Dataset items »

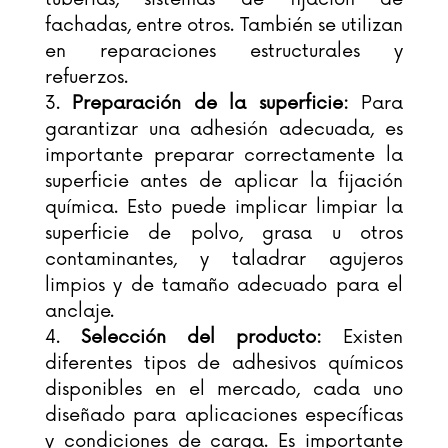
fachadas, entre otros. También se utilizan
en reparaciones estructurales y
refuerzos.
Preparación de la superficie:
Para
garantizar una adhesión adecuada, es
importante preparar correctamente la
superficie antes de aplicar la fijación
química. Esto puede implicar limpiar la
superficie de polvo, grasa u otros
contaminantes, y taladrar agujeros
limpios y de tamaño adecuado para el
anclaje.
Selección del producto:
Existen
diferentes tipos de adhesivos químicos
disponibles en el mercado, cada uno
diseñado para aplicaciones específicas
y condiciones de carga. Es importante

...

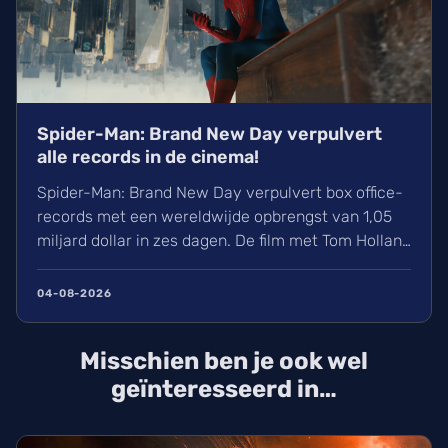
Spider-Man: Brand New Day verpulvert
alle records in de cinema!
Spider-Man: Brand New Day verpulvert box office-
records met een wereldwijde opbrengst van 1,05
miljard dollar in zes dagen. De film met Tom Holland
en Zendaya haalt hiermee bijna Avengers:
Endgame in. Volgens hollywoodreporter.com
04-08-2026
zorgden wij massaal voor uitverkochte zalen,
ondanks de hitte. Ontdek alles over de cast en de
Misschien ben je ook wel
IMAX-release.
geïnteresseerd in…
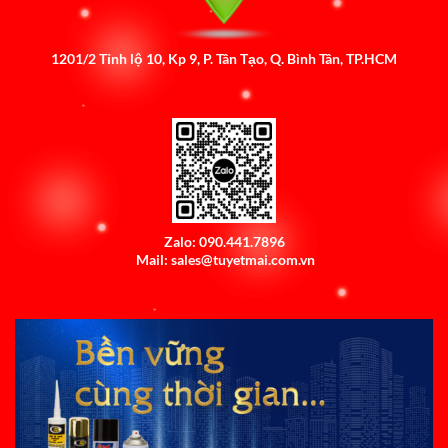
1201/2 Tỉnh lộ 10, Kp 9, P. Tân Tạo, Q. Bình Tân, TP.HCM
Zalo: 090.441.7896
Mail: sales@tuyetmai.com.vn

---

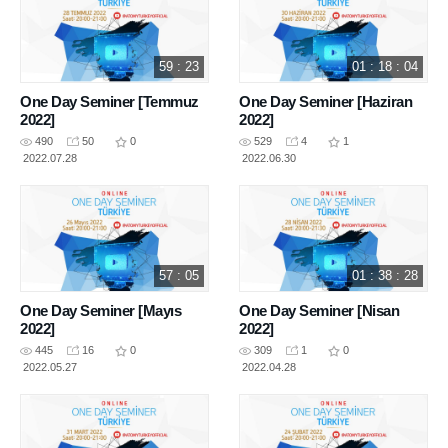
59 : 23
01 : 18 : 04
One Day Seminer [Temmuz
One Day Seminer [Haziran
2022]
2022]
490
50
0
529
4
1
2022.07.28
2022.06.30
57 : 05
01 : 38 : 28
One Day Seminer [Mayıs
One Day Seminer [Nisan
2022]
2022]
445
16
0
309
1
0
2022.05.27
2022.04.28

Required action »
Report all lines of the data above that include the string "records".

Solution »
alle records in de cinema!
records met een wereldwijde opbrengst van 1,05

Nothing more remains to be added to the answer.